Data was entered into Epi-Data version 3.1 and analyzed using the SPSS statistical package, version 21. Descriptive statistics were computed to display mean frequency and percentage. Bivariate and Multivariate logistic regression analyses were performed to identify factors associated with NIHL. The associations were described using an odds ratio with a 95% confidence interval. The logistic regression model was run to examine whether there was an association between the potential explanatory variables and outcome variables. The cutoff for statistical significance was p-value ≤ 0. 05. Moreover, crude and adjusted odds ratio with their corresponding 95% CI was used to measure the strength of associations between the independent and the outcome variables.
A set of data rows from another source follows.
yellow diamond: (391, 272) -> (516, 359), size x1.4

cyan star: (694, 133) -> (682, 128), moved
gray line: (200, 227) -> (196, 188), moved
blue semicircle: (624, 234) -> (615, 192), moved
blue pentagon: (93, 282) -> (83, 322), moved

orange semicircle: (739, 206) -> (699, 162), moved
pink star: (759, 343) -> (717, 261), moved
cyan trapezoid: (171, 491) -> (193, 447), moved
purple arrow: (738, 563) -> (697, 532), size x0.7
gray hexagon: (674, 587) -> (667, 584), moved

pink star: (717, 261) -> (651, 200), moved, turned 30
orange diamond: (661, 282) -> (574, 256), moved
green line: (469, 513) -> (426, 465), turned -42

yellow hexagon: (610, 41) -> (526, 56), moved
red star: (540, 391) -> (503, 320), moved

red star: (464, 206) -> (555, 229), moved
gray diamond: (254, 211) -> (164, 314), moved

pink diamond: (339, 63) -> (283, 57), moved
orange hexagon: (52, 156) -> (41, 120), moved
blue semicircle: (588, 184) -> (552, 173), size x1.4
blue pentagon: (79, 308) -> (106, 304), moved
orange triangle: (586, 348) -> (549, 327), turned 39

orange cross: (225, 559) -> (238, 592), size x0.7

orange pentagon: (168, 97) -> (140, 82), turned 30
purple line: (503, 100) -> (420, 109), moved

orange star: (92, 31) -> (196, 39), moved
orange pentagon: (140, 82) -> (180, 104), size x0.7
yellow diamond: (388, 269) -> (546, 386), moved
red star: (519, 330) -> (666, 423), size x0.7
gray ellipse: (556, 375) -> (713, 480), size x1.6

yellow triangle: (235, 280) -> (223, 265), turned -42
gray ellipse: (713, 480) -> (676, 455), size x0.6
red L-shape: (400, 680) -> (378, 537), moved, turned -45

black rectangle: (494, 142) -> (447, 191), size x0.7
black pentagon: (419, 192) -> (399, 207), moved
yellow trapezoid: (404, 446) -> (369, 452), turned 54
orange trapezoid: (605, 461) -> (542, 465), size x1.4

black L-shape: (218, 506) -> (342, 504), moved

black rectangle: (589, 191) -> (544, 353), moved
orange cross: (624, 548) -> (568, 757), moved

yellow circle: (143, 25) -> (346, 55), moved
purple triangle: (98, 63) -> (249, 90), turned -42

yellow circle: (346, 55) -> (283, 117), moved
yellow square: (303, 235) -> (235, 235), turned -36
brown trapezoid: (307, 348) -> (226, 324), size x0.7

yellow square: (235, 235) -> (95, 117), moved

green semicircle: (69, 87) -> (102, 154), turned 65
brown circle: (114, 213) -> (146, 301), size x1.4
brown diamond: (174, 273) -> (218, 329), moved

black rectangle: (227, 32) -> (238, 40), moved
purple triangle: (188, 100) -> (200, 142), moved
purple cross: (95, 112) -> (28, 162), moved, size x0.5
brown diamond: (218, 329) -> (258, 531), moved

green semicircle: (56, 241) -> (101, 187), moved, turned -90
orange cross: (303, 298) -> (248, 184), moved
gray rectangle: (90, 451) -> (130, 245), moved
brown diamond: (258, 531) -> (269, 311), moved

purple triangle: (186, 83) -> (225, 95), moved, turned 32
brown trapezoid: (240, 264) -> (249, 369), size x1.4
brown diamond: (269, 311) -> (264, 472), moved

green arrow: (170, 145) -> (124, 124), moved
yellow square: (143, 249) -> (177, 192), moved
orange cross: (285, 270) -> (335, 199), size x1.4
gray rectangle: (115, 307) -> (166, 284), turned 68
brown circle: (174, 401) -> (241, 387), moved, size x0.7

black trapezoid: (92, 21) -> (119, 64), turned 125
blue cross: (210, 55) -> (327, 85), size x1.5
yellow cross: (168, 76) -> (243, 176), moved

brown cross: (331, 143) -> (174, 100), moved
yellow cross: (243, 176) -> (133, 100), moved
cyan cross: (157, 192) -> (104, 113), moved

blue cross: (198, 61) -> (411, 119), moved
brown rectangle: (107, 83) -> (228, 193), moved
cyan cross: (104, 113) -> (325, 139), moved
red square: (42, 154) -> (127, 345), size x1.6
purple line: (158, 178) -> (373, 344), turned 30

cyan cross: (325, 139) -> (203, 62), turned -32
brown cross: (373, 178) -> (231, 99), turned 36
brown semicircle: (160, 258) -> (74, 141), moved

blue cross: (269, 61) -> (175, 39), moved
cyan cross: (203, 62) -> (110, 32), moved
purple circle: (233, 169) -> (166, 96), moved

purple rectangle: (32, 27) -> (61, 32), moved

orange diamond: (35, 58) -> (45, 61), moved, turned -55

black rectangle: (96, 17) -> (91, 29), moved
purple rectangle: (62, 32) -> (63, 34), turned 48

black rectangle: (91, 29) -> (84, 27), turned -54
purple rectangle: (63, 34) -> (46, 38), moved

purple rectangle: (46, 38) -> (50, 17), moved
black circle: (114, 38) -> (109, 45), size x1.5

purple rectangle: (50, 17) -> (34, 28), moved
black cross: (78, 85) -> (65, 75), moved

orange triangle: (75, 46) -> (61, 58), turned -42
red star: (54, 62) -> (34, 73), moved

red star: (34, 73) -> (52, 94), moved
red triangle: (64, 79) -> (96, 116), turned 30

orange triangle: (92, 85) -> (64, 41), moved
For the Environmental measurement, the logarithmic results were analyzed and compared with the standards42.

Ethical approval

An ethical approval letter was obtained from the Defence University College of Health Science Ethics Committee Review Board (IRB) on APR-20/2018 (MTC/set-20/T/08/30). The authors confirm that all experiments were performed under relevant guidelines and regulations. Written Informed consent was obtained from each participant and confidentiality was granted for the information collected from each study participants.